Sunday, July 3, 2011

Living, losing

There is another intern, A, in my department at work.  We sit on opposite sides of the office and don't see each other much during the day, but we've been meeting up for lunch or walking to Starbucks together most afternoons.

I'm generally a wimp about making new friends and I hate eating in front of other people - especially new people - but A is actually awesome and we have really hit it off.  She has this dry, smart, sarcastic sense of humor, but she is also really thoughtful and intelligent.

Aside from being entertaining, though, A is super confident.  She is a lesbian and sometimes mentions her girlfriend, which I think makes the other interns a little uncomfortable, but A is totally cool about it.  She is who she is, no apologies, take it or leave it.

BUT...she wants to lose weight.

She was munching on some carrot sticks at lunch and another intern made some comment like, "Oh, you're so healthy!" and A just sort of laughed and said, "Well, I'm trying to lose twenty pounds!"

And I choked.

I have absolutely no idea how to respond in situations like that.  Do I encourage her?  "Good for you!" To me, that seems like I'm saying: Yes, you sure need to lose those twenty pounds!

Do I protest? "Omg no way you're soooo skinny! You don't need to lose any weight!
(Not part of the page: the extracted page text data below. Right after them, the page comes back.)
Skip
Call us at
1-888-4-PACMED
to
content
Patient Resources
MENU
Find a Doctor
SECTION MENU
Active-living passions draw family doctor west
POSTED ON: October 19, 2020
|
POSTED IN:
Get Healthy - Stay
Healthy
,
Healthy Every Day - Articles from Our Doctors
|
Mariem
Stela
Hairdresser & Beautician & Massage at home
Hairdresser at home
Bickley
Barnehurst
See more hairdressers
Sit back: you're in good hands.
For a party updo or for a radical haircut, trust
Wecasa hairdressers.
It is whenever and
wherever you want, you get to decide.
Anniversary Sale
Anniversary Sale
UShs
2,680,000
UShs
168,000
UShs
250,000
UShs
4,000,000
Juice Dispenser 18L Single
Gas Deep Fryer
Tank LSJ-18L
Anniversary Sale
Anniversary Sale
Hugz!" Fake.

(For the record, A is not overweight.  Not thin, but definitely not fat.  Maybe a tad over "average," but she looks just fine to me.)
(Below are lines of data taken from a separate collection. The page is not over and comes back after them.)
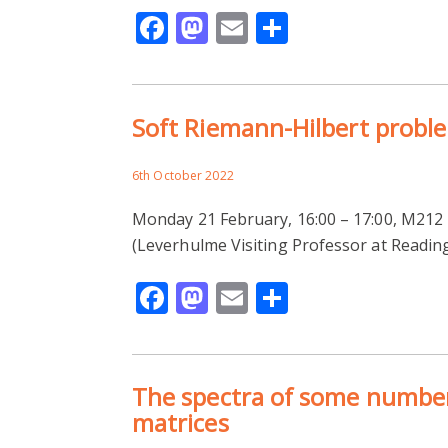
Facebook
Mastodon
Email
Share
Soft Riemann-Hilbert probl
6th October 2022
Monday 21 February, 16:00 – 17:00, M2
(Leverhulme Visiting Professor at Readin
Facebook
Mastodon
Email
Share
The spectra of some number
matrices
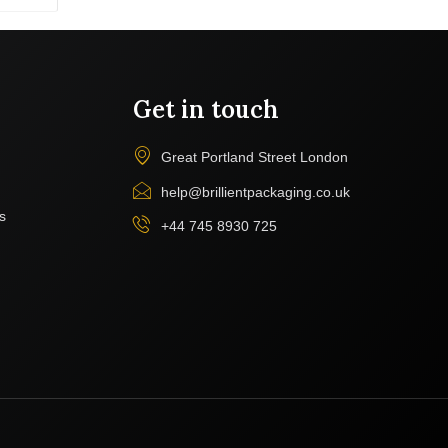
Get in touch
Great Portland Street London
help@brillientpackaging.co.uk
s
+44 745 8930 725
So to hear her say that she wanted to lose weight depressed me.  I see her as someone full of life and confidence; someone who clearly has a lot to offer the world.  But what if she secretly hates herself?

The possibility didn't make me feel any more bonded to her in some sisterhood of body-image blues.  It made me feel lonely.  And sad.
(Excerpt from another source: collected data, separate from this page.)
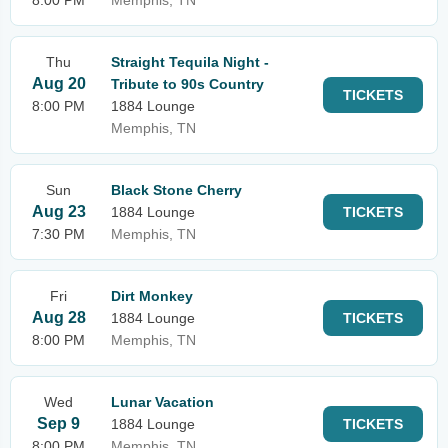
8:00 PM
Memphis, TN
Thu
Straight Tequila Night -
Aug 20
Tribute to 90s Country
TICKETS
8:00 PM
1884 Lounge
Memphis, TN
Sun
Black Stone Cherry
Aug 23
1884 Lounge
TICKETS
7:30 PM
Memphis, TN
Fri
Dirt Monkey
Aug 28
1884 Lounge
TICKETS
8:00 PM
Memphis, TN
Wed
Lunar Vacation
Sep 9
1884 Lounge
TICKETS
8:00 PM
Memphis, TN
So I was sitting there stuttering, trying to decide how to answer, when A frowned.  "Oh wait, I just realized I said twenty pounds.  I meant ten."  She laughed.  "If I lost twenty pounds I would be a skeleton."

For some reason, that made me feel so much better.  A doesn't want to "Lose Weight" and reach some vague goal of being skinnier.  She wants to eat her turkey and cheese sandwich, veggies, fruit salad, and pretzels; go biking after work; and live more healthfully because she is young and if not now, then when?

(Does she need to lose ten pounds?  I honestly can't say just by looking at her, and I've only known her for a few weeks.  So, maybe she does and maybe she doesn't.  Not my call.)

Regardless, she seems to have a really healthy approach to it, which both impresses and baffles me. See, I wouldn't be able to say "I want to lose X pounds" and stop there.  Throughout my eating disorder, I've never had a specific goal weight in mind.  In fact, I was never really trying to lose weight - just terrified that I was going to Get Fat.  I would restrict, lose a little, freak out about gaining it back, restrict more, lose more, etc.  Fear, anxiety, nightmares of fatness.  Health was never part of the equation.

Will A be satisfied after losing ten pounds?  I hope so, if she actually does have ten pounds to lose.   I hope she feels awesome by becoming healthier - NOT by becoming some lesser version of who she was before.